Fluffy Japanese pancakes, also known as “soufflé pancakes,” are a delightful and airy breakfast treat. Here’s a recipe to make these fluffy pancakes at home:
- 2 large eggs, separated
- 3 tablespoons milk
- 1/2 teaspoon vanilla extract
- 1/2 cup all-purpose flour
- 1/2 teaspoon baking powder
- 2 tablespoons granulated sugar
- Pinch of salt
- Butter or oil for cooking
- Powdered sugar, fresh fruit, and maple syrup for serving
Separate Eggs: Start by separating the egg yolks and egg whites into two different bowls. Make sure there’s no trace of yolk in the egg whites, as this can affect their ability to whip properly.
Mix Wet Ingredients: To the egg yolks, add the milk and vanilla extract. Whisk until well combined.
Sift Dry Ingredients: In a separate bowl, sift together the all-purpose flour, baking powder, granulated sugar, and a pinch of salt.
Combine Wet and Dry Ingredients: Gently fold the dry ingredients into the egg yolk mixture until just combined. Be careful not to overmix; a few lumps are okay.
Whip Egg Whites: Using an electric mixer, whisk the egg whites on high speed until they form stiff peaks. This will take a few minutes. The egg whites should hold their shape when you lift the beaters.

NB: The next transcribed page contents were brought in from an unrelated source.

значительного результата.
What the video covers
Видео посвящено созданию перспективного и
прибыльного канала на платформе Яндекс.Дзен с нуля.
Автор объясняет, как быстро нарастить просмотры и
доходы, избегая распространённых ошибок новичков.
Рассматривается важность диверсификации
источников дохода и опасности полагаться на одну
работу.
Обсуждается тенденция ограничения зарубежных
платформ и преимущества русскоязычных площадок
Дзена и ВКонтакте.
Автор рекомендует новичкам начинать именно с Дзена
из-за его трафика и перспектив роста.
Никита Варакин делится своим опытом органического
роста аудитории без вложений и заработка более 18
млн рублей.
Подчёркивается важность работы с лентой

Fold Egg Whites: Gently fold the whipped egg whites into the batter using a spatula. Start by adding a small amount of egg whites to the batter and gently fold to lighten the mixture. Then, add the rest of the egg whites and fold until there are no streaks of white remaining. Be very gentle to maintain the fluffiness of the batter.
Cook the Pancakes: Heat a non-stick skillet or griddle over low to medium-low heat. Add a small amount of butter or oil and spread it across the surface.
Spoon the Batter: Using a ladle or a large spoon, scoop the pancake batter onto the skillet to form round pancakes. Keep the pancakes relatively small to ensure they cook evenly and puff up nicely.
Cover and Cook: Cover the skillet with a lid or an inverted heatproof bowl. This will trap the heat and help the pancakes rise. Cook for about 3-4 minutes on one side, or until the pancakes are golden brown and the edges start to look set.
Flip and Cook: Carefully flip the pancakes using a spatula. Continue to cook for an additional 3-4 minutes on the other side, until both sides are golden brown and the pancakes are cooked through.
Serve: Once cooked, transfer the fluffy Japanese pancakes to a plate. Dust them with powdered sugar and serve with fresh fruit and maple syrup.
These pancakes are meant to be thick, fluffy, and slightly jiggly in the center. They may take a bit of practice to get just right, but the results are well worth it. Enjoy your homemade fluffy Japanese pancakes!